◆ INFORMATION SUPPLIED
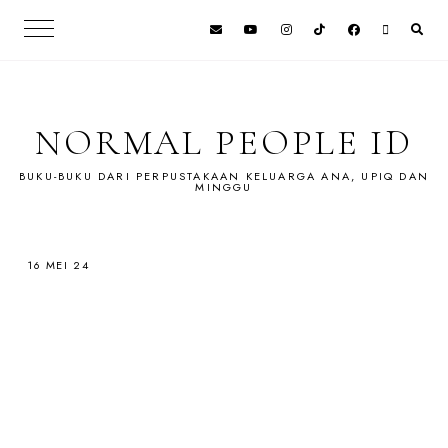
NORMAL PEOPLE ID
BUKU-BUKU DARI PERPUSTAKAAN KELUARGA ANA, UPIQ DAN
MINGGU
16 MEI 24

◆ TASK OBJECTIVE
Retype all the data exactly, please, without pictures.

◆ TASK RESPONSE
NORMAL PEOPLE ID
BUKU-BUKU DARI PERPUSTAKAAN KELUARGA ANA, UPIQ DAN
MINGGU
16 MEI 24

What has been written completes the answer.